For the past 15 months, the United States has been obsessed with the presidential election, which is finally only a few weeks away. Some people are still undecided, but many have been fervently campaigning for their preferred candidates for over a year, and have been looking forward to casting their vote on Nov. 8. In some places, a short ballot makes it look like that's how your vote really works, even though that's not the case. What is a short ballot? What you see on the ballot box may not be the whole story about the election.

A presidential short ballot refers to the lengthy way a presidential election is conducted. The rudimentary understanding of the election is that people go into their polling stations, vote for the candidate they want, and then whoever gets the most votes across the whole country wins. And that's how a short ballot makes the election appear — it displays only the names of the presidential and vice presidential candidates without including any reference to the additional steps in the election. They're only used in some places, so check your ballot on Nov. 8 (or think back if you voted early) to see if your state uses short or long ballots.

Of course, the affair is truthfully much more complicated than just voting for the candidate you want. When you go to your local polling station to cast your vote, you're not directly voting for your preferred candidate, but rather for their chosen slate of electors. Each presidential candidate chooses electors to represent them in the Electoral College, which is the group of 538 people who elect the president. The electors in each state cast their votes based on who won the popular vote in their state, and while they almost always vote for the candidate that chose them, they don't always have to. Long ballots include the names of all the electors, which can make them quite a bit longer, since states have as many as 55 electoral votes.

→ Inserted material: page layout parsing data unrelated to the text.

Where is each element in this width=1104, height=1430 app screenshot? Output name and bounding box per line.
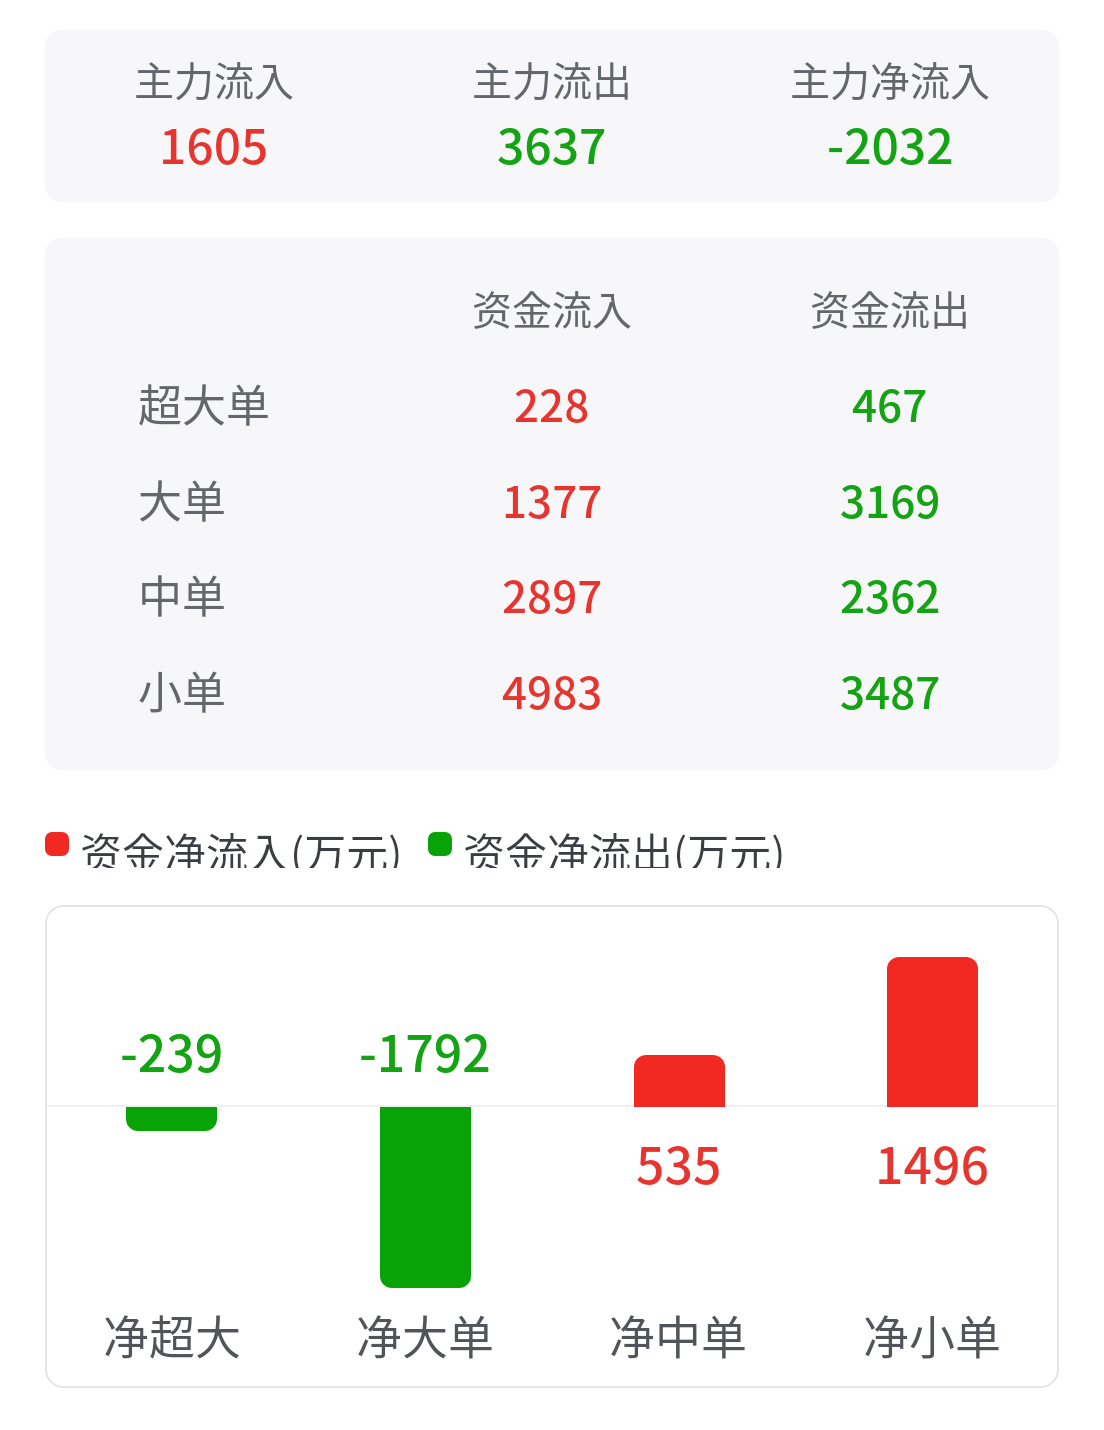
staticText: -239 (120, 1014, 224, 1086)
staticText: 主力净流入 (790, 50, 990, 108)
staticText: 535 (636, 1126, 722, 1198)
staticText: 主力流入 (134, 50, 294, 108)
staticText: 净大单 (356, 1301, 494, 1368)
staticText: 1496 (875, 1126, 989, 1198)
button[interactable]: 资金净流出(万元) (428, 820, 808, 868)
staticText: 3169 (840, 467, 941, 531)
staticText: 1377 (502, 467, 603, 531)
staticText: 资金流入 (472, 279, 632, 337)
staticText: 3637 (497, 108, 607, 178)
staticText: 4983 (502, 658, 603, 722)
staticText: 1605 (159, 108, 269, 178)
staticText: 资金净流出(万元) (463, 820, 786, 868)
staticText: 228 (514, 371, 590, 435)
staticText: -1792 (359, 1014, 491, 1086)
staticText: 资金净流入(万元) (80, 820, 403, 868)
staticText: 3487 (840, 658, 941, 722)
staticText: 净超大 (103, 1301, 241, 1368)
staticText: 主力流出 (472, 50, 632, 108)
staticText: -2032 (827, 108, 954, 178)
staticText: 2897 (502, 562, 603, 626)
staticText: 净中单 (609, 1301, 747, 1368)
staticText: 小单 (138, 658, 226, 722)
staticText: 净小单 (863, 1301, 1001, 1368)
staticText: 467 (852, 371, 928, 435)
staticText: 2362 (840, 562, 941, 626)
staticText: 超大单 (138, 371, 270, 435)
staticText: 资金流出 (810, 279, 970, 337)
staticText: 中单 (138, 562, 226, 626)
button[interactable]: 资金净流入(万元) (45, 820, 425, 868)
staticText: 大单 (138, 467, 226, 531)
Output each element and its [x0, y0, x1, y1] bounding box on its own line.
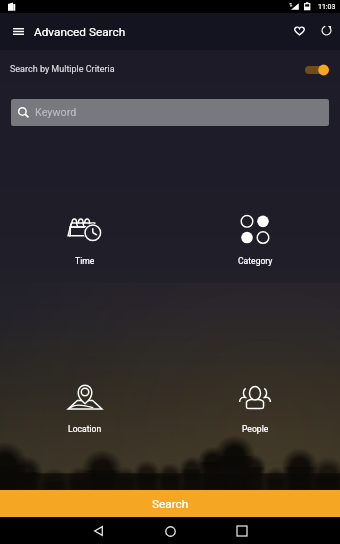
staticText: Search — [152, 497, 189, 511]
button[interactable]: Keyword — [11, 99, 329, 126]
staticText: Time — [75, 256, 95, 266]
button[interactable]: Back — [85, 518, 111, 544]
button[interactable]: Refresh — [314, 18, 339, 43]
button[interactable]: Home — [157, 518, 183, 544]
staticText: 11:03 — [318, 3, 336, 11]
button[interactable]: Category — [216, 213, 294, 271]
staticText: Advanced Search — [34, 25, 126, 39]
button[interactable]: Recent apps — [229, 518, 255, 544]
staticText: Keyword — [35, 106, 77, 119]
button[interactable]: Favorites — [287, 18, 312, 43]
staticText: Search by Multiple Criteria — [10, 64, 115, 75]
staticText: Location — [68, 424, 102, 434]
button[interactable]: Time — [46, 213, 124, 271]
button[interactable]: People — [216, 381, 294, 439]
button[interactable]: Location — [46, 381, 124, 439]
button[interactable]: Search by Multiple Criteria — [10, 56, 329, 83]
button[interactable]: Search — [0, 490, 340, 517]
button[interactable]: Open navigation menu — [6, 19, 31, 44]
staticText: Category — [238, 256, 273, 266]
staticText: People — [242, 424, 269, 434]
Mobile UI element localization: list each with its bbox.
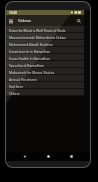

There are some pros and cons to the short ballot, as opposed to the longer version which includes the electors on the form you see at the polling station. On the one hand, the short ballot streamlines the process and could save people confusion if they don't understand the full extent of the electoral process. On the other hand, the short ballot isn't exactly transparent about the way presidential elections really work, and they don't prompt people to investigate the process if they didn't know about the slate of electors before. It's certainly not the most pressing election reform issue, but starting a debate about the merits of each type of ballot could be beneficial as a society.